Hacking C++ ARM 64 (Part 8 - Hacking Basic I/O)
Kevin Thomas
Director of Test Automation and Author of the world’s most popular Reverse Engineering Tutorial
For a complete table of contents of all the lessons please click below as it will give you a brief of each lesson in addition to the topics it will cover. https://github.com/mytechnotalent/hacking_c-_arm64
Today we hack the input validation from our last lesson.
Let's fire up radare2 in write mode.
radare2 -w ./0x02_asm_64_basicio
Let's auto analyze.
aaa
Seek to main.
s main
View disassembly.
v
Let's get back to the terminal view.
q
Let's look at the visual graph and begin with the first b.ne which under the proper expected conditions it will only accept a valid integer between 0 and 100 as we demonstrated in the last lecture.
The b.ne meaning branch if not equal. The assembly before it simply does not matter in this case as we know if we leave b.ne as is the input validation will be in tact.
We need to disable this input validation by changing that instruction to a b.eq or branch if equal.
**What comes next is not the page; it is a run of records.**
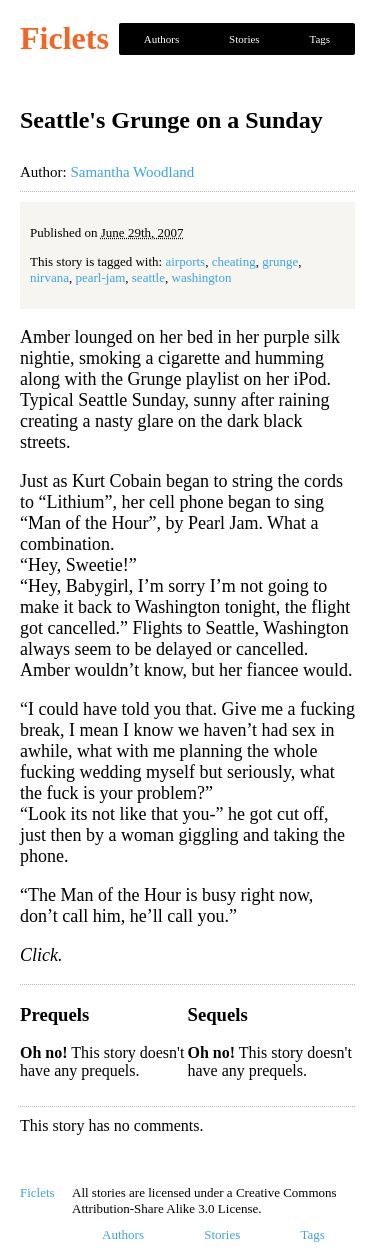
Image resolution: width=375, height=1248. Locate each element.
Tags (319, 39)
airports (185, 261)
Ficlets (64, 38)
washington (202, 277)
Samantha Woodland (132, 172)
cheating (234, 261)
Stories (244, 39)
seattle (148, 277)
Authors (161, 39)
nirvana (49, 277)
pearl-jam (100, 277)
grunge (280, 261)
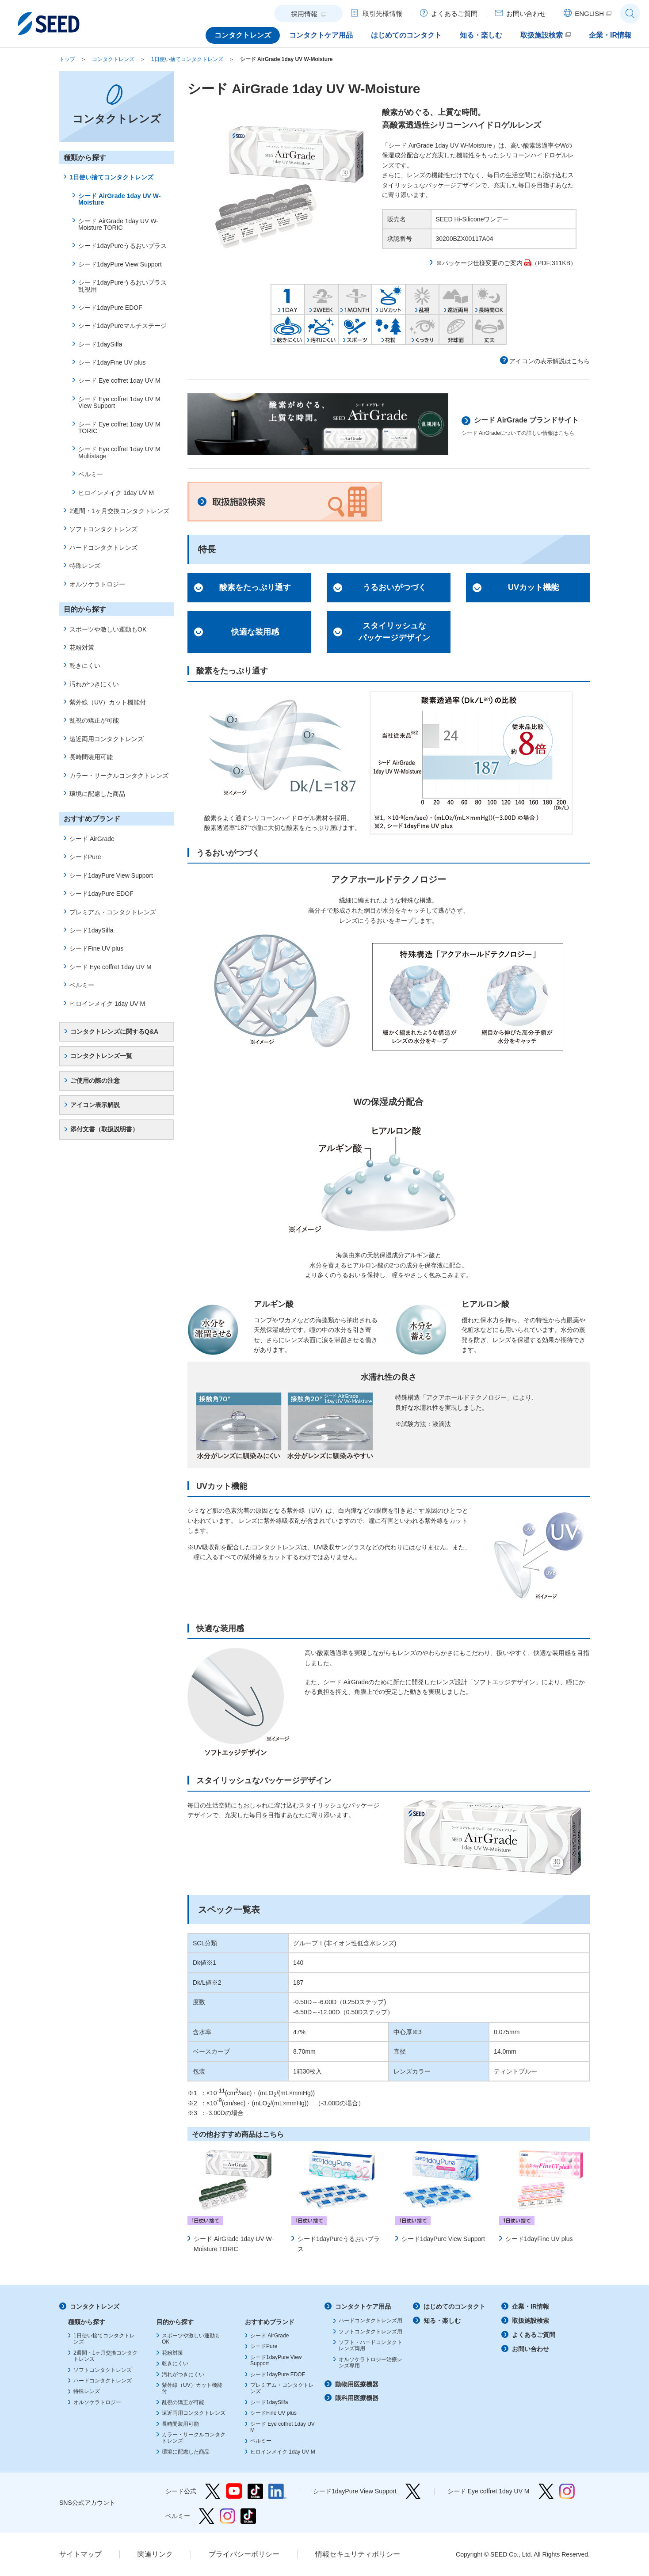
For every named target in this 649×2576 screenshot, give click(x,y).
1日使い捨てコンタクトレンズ (187, 59)
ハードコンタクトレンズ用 (370, 2320)
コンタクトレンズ (113, 59)
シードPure (85, 856)
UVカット (388, 299)
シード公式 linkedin (277, 2491)
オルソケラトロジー (97, 584)
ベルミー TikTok (248, 2516)
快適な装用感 (255, 632)
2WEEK (321, 299)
Let's look at that code block.
We see that it if it is true, meaning validation is correct and we have an integer between 0 and 100 we will follow the true green line to the next function.
If we fail the validation we will be sent to the false condition to obtain new input.
Let's q to a terminal prompt.
Let's seek to the statement we want to hack.
[0x000010a4]> s 0x000010c4
Let's now hack the branch as discussed.
[0x000010c4]> wa b.eq 0x1214 Written 4 byte(s) (b.eq 0x1214) = wx 800a0054 [0x000010c4]>
Let's quit.
q
Now when we run the binary it will simply ignore any input at all let alone input validation and simply arrive at the desired point.
kali@kali:~/Documents/0x02_asm_64_basicio$ ./0x02_asm_64_basicio Your are 0 years old, seems legit! kali@kali:~/Documents/0x02_asm_64_basicio$
Even though 0 is valid it is simply an unstable value that happened to be in one of the registers that the program expected to be properly assigned during a normal program flow. Here we were able to change the binary permanently to accomplish our hack.
These are VERY simple examples however when you combine these as you progress you will literally be able to Reverse Engineer anything.
In our next lesson we will discuss the char primitive data type.